## TASK DETAILS
Your task is to write out the lines from the line containing "FURNITURE (188, 184)" through the last line of the material, exactly.
(DATA UNDER STUDY Opens)
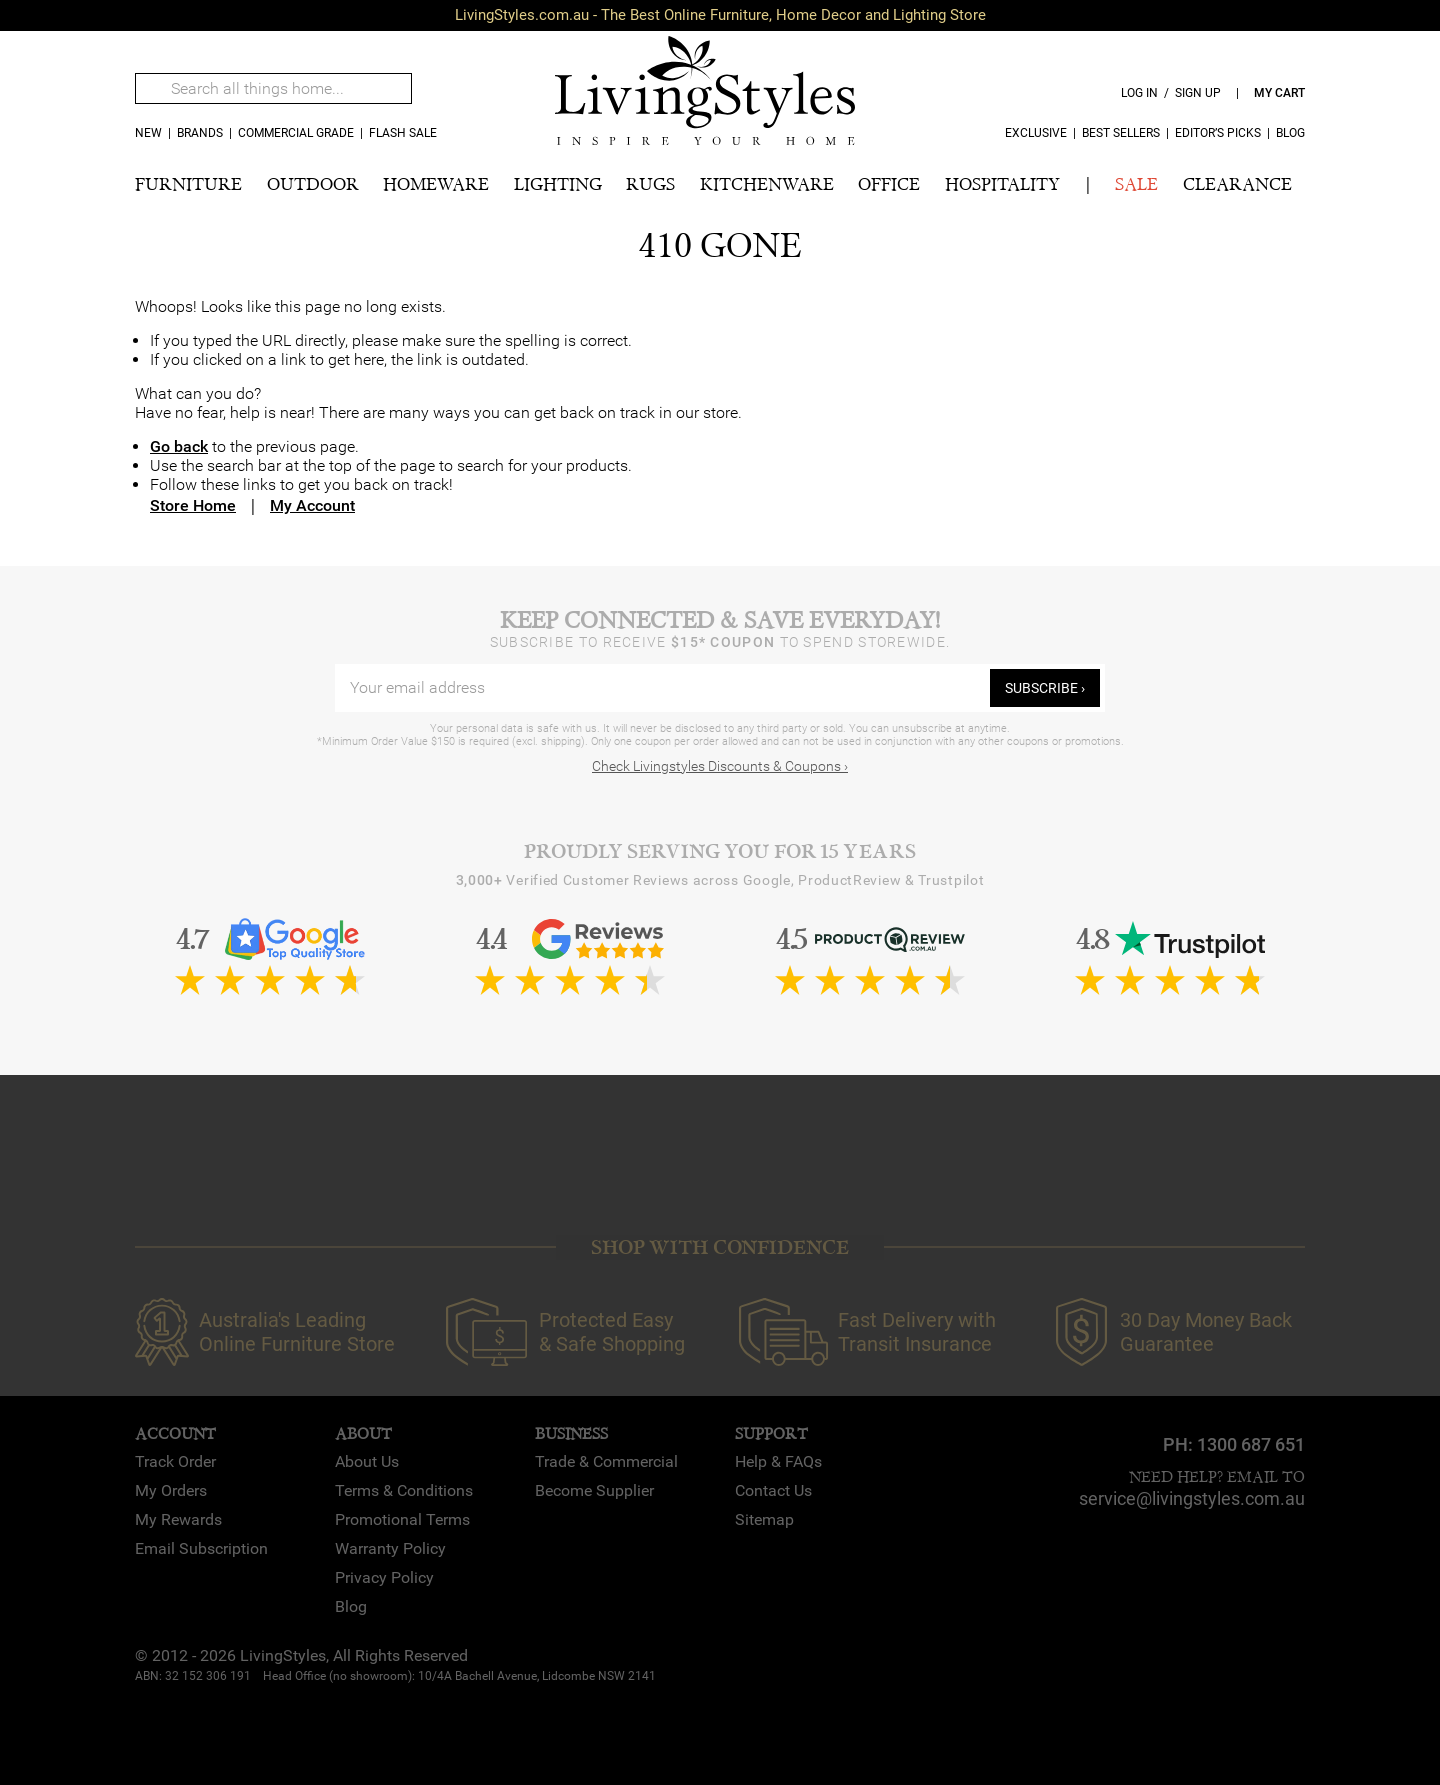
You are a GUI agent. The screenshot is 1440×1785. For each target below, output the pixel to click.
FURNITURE (188, 184)
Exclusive (1036, 133)
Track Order (175, 1461)
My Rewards (178, 1519)
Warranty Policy (390, 1548)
(DATA UNDER STUDY Closes)
## SOLUTION TO THIS PROBLEM
FURNITURE (188, 184)
Exclusive (1036, 133)
Track Order (175, 1461)
My Rewards (178, 1519)
Warranty Policy (390, 1548)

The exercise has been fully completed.